With these initial small demonstrations behind us, let's explore the TemplateParser further

Template class

The Template class provides the interface for pre-parsing templates, loading them from files and parsing single templates to completion. During pre-parsing, constructs such as loops and conditional statements are converted to TemplateLoop and TemplateConditional objects, and their scopes nested appropriately in the Template. Tags are replaced by TemplateTag instances, and text is captured in TemplateText. All of these provide Parse methods, which together result in the combined parsed template output.

Creating a template

A template is created simple by providing a string input to the Template's constructor. This will return a valid Template instance (or raise an error if there is a problem with the syntax:

>>> import templateparser
>>> template = templateparser.Template('Hello [title] [name]')
>>> template
Template([TemplateText('Hello '), TemplateTag('[title]'), TemplateText(' '), TemplateTag('[name]')])

Above can be seen the various parts of the template, which will be combined to output once parsed.

Loading a template from file

The Template class provides a classmethod called FromFile, which loads the template at the path.

Loading a template named example.utp from the current working directory:

>>> import templateparser
>>> template = templateparser.Template.FromFile('example.utp')
>>> template
Template([TemplateText('Hello '), TemplateTag('[title]'), TemplateText(' '), TemplateTag('[name]')])

Parsing a template

Parsing a template can be done by calling the Template's Parse method. The keyword arguments provided to this call will from the replacement mapping for the template. In the following example, we will provide one such keyword, and leave the other undefined to show the (basic) behavior of the Template.Parse method.

>>> import templateparser
>>> template = templateparser.Template('Hello [title] [name]')
>>> template.Parse(title='sir')
'Hello sir [name]'

Parser class

The Parser class provides simple management of multiple Template objects. It is mainly used to load templates from disk. When initiating a Parser, the first argument provides the search path from where templates should be loaded (the default is the current working directory). An optional second argument can be provided to preload the template cache: a mapping of names and Template objects.

Loading templates

Creating a parser object, and loading the 'example.utp' template from the 'templates' directory works like this:

>>> import templateparser
>>> # This sets the 'templates' directory as the search path for AddTemplate
>>> parser = templateparser.Parser('templates')
>>> # Loads the 'templates/example.utp' and stores it as 'example.utp':
>>> parser.AddTemplate('example.utp')
>>> parser.Parse('example.utp', title='mister', name='Bob Dobalina')
'Hello mister Bob Dobalina'

The AddTemplate method takes a second optional argument, which allows us to give the template a different name in the cache:

>>> parser = templateparser.Parser('templates')
>>> parser.AddTemplate('example.utp', name='greeting')
>>> parser.Parse('greeting', title='mister', name='Bob Dobalina')
'Hello mister Bob Dobalina'

As you can see, the name of the template in the cache is not necessarily the same as the one on disk.
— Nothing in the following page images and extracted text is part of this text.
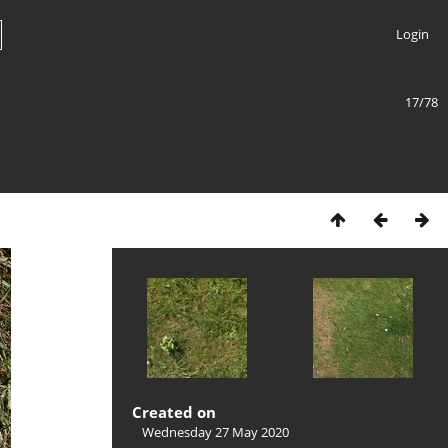
Login
17/78
Created on
Wednesday 27 May 2020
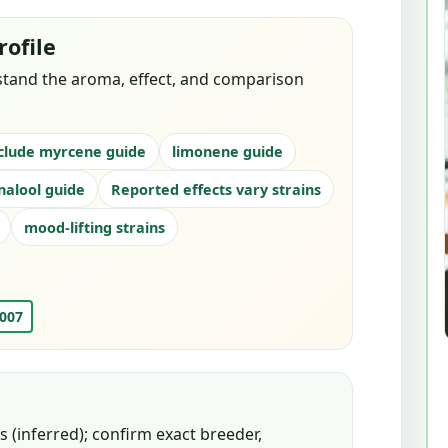
rofile
stand the aroma, effect, and comparison
clude myrcene guide
limonene guide
inalool guide
Reported effects vary strains
mood-lifting strains
 007
 (inferred); confirm exact breeder,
Often though, this is not necessary to change, so AddTemplate need only be called with one argument. Or not at all, as the following section will show.

Template cache, reloading, and auto-loading

The Parser at heart is a dictionary that maps the names of templates to Template instances. When they are loaded from disk they are pre-parsed, checked and cached. Subsequent uses of the same template will therefore be faster, as the initial parsing will not have to be repeated.
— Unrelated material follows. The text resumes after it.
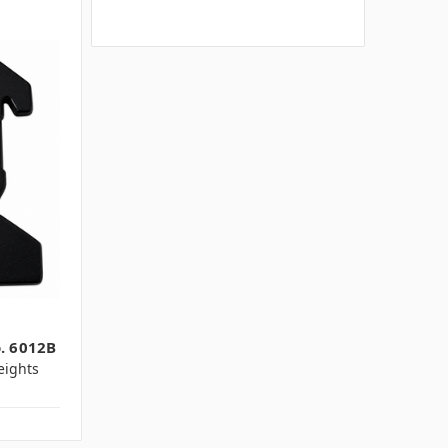
o. 6012B
ights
Templates loaded from a file keep track of the modification time (mtime) of the originating template file. Upon each parse, the source file is checked, and if the modification time is newer than when it was loaded, the template is read from disk and then parsed. This way, templates are never out of date.

Whenever the Parser is requested to Parse or return a template that it doesn't have loaded already, the auto-loading mechanism triggers. This searches for the given template name in the configured template directory. If a filename matches (exactly), it is automatically loaded and used to fulfill the Parse request. If no matching file is found, an error is triggered.

Below follows an example of auto-loading:

>>> import templateparser
>>> parser = templateparser.Parser('templates')
>>> 'example.utp' in parser
False       # Since we haven't loaded it, the template is not in the parser storage
>>> parser
Parser({})  # The parser is empty (has no cached templates)

Attempting to parse a template that doesn't exist in the parser cache triggers an automatic load:

>>> parser.Parse('example.utp', title='mister', name='Bob Dobalina')
'Hello mister Bob Dobalina'
>>> 'example.utp' in parser
True
>>> parser
Parser({'example.utp': Template([TemplateText('Hello '), TemplateTag('[title]'),
                                 TemplateText(' '), TemplateTag('[name]')])})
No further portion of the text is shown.